Transcribed page contents
──────────────────────────────

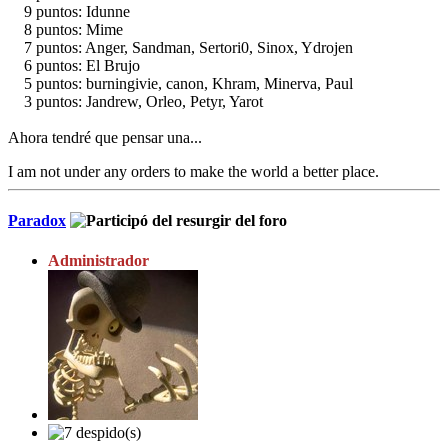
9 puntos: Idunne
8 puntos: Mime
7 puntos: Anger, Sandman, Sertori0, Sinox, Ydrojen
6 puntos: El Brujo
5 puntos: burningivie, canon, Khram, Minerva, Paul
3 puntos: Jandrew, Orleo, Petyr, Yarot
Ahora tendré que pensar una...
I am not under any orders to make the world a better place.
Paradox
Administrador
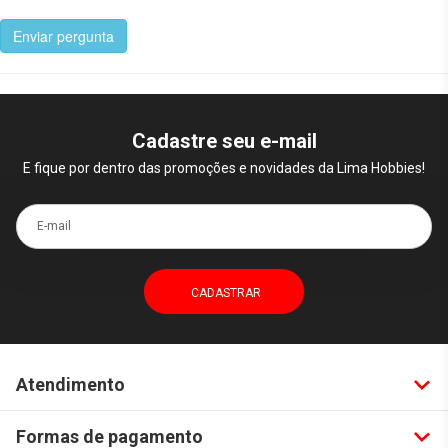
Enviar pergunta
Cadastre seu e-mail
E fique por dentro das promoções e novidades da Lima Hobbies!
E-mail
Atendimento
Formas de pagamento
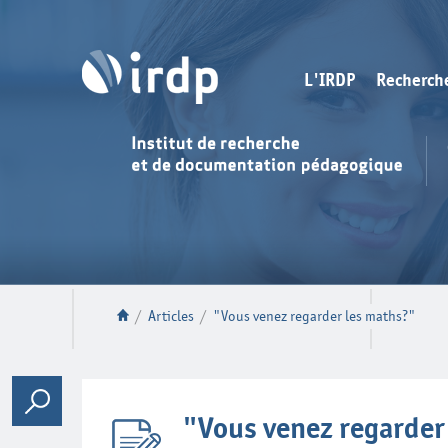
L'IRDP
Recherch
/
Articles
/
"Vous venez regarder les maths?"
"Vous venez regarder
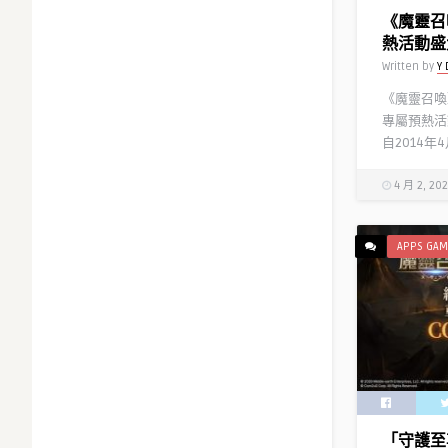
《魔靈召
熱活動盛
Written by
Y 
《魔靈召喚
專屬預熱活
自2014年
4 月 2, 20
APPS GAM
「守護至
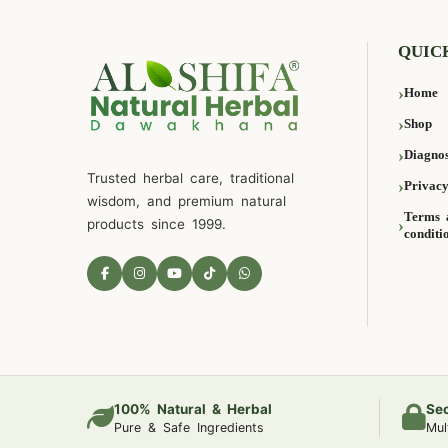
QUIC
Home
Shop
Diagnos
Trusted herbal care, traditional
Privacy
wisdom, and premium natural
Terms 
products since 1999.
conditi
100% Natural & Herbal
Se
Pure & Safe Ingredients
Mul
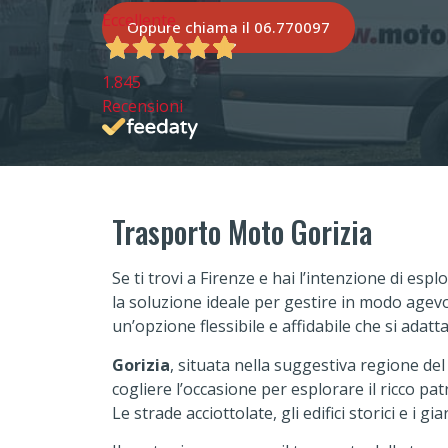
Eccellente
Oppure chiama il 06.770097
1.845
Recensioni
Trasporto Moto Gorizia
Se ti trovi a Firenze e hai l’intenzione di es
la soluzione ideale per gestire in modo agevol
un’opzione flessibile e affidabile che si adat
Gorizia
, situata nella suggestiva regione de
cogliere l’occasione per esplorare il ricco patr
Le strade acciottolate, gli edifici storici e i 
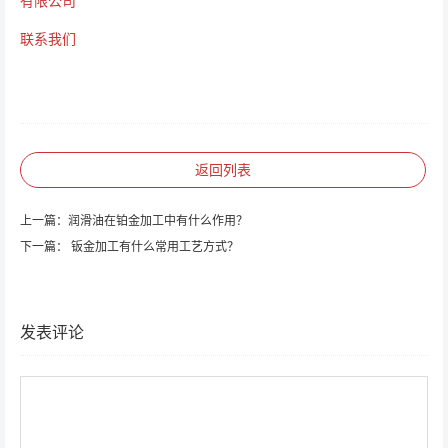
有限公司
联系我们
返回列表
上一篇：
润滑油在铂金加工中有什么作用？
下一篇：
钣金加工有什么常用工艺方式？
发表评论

──────────────────────────────

◆ **Task details**
Reproduce verbatim, and only, the lines starting at the one that contains "Atendimento" and ending with the final line of the records; leave out the pictures.

◆ **Task solution**
Atendimento
Formas de pagamento
L'IRDP
Recherch
/
Articles
/
"Vous venez regarder les maths?"
"Vous venez regarder
《魔靈召
熱活動盛
Written by
Y 
《魔靈召喚
專屬預熱活
自2014年
4 月 2, 20
APPS GAM
「守護至
QUIC
Home
Shop
Diagnos
Trusted herbal care, traditional
Privacy
wisdom, and premium natural
Terms 
products since 1999.
conditi
100% Natural & Herbal
Se
Pure & Safe Ingredients
Mul
Eccellente
Oppure chiama il 06.770097
1.845
Recensioni
Trasporto Moto Gorizia
Se ti trovi a Firenze e hai l’intenzione di es
la soluzione ideale per gestire in modo agevol
un’opzione flessibile e affidabile che si adat
Gorizia
, situata nella suggestiva regione de
cogliere l’occasione per esplorare il ricco patr
Le strade acciottolate, gli edifici storici e i 
有限公司
联系我们
返回列表
上一篇：
润滑油在铂金加工中有什么作用？
下一篇：
钣金加工有什么常用工艺方式？
发表评论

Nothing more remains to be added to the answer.